Kekalahan Nasional: Palestina Kian Menjauh dari Negara Merdeka
Dua wilayah inti Palestina—Gaza dan Tepi Barat—kini berada dalam kondisi yang semakin menyulitkan. Gaza berada di bawah struktur transisi internasional, sedangkan Tepi Barat terus mengalami tekanan akibat ekspansi pemukiman Israel. Otoritas Palestina yang semula diharapkan menjadi fondasi negara masa depan semakin kehilangan legitimasi dan kapasitas. Dalam situasi seperti ini, visi negara Palestina semakin pudar dari kenyataan.
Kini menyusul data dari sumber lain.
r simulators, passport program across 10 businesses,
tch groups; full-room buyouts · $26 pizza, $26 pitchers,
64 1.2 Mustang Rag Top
Resolusi 2803 tidak menempatkan negara Palestina sebagai prioritas, melainkan menjadikannya harapan samar yang menggantung di ujung dokumen. Tidak ada jalur konkret menuju kemerdekaan. Tidak ada mekanisme negosiasi final. Tidak ada tekanan bagi Israel untuk mengakhiri pendudukan. Semua hanya kemungkinan yang bersayap retorika. Inilah kekalahan nasional paling menyakitkan: ketika dunia memilih stabilitas sebagai nilai tertinggi dan menempatkan kemerdekaan rakyat Palestina sebagai isu sekunder.
Penutup
Resolusi DK PBB No. 2803 Tahun 2025 adalah kemenangan politik bagi para penguasa dunia, tetapi kekalahan mendalam bagi rakyat Palestina. Resolusi ini menata Gaza dengan rapi, tetapi tanpa kedaulatan. Ia menjanjikan stabilitas, tetapi stabilitas itu milik orang lain. Ia memberi jalan transisi, tetapi transisi itu tidak dikendalikan oleh Palestina. Inilah kekalahan yang tidak datang dalam bentuk ledakan, tetapi datang dalam bentuk dokumen resmi yang mengetuk pintu masa depan Gaza tanpa mengetuk pintu rakyat Gaza.
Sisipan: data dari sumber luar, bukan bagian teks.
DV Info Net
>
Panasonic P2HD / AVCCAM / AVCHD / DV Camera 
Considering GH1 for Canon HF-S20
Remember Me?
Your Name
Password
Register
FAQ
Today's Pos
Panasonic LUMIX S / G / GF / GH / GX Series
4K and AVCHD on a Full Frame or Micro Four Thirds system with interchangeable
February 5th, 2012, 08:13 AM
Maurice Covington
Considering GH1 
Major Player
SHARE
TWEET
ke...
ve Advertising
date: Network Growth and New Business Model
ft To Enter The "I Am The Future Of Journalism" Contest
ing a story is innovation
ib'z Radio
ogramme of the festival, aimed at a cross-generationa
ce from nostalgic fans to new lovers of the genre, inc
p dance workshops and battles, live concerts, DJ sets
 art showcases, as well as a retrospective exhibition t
Palestina kembali harus menerima kenyataan pahit bahwa perjuangan mereka belum selesai dan mungkin tidak akan selesai dalam waktu dekat. Dunia tidak memberikan mereka negara. Dunia memberikan mereka perwalian. Dan perwalian bukanlah kemerdekaan. Ini adalah bab baru dalam perjalanan panjang bangsa yang terus ditunda haknya, terus dijauhkan dari kedaulatannya, dan terus dipaksa tunduk pada keputusan yang tidak mereka buat.
Namun, sejarah menunjukkan bahwa bangsa yang terjajah tidak selamanya kalah. Palestina telah berkali-kali jatuh, tetapi juga berkali-kali bangkit. Dan meskipun Resolusi 2803 menandai kekalahan yang besar, ia tidak menghapuskan hak moral rakyat Palestina untuk merdeka. Jalan menuju kebebasan mungkin panjang dan berliku, tetapi selama ada bangsa yang bersedia mempertahankan identitas dan tanahnya, harapan itu tidak akan padam.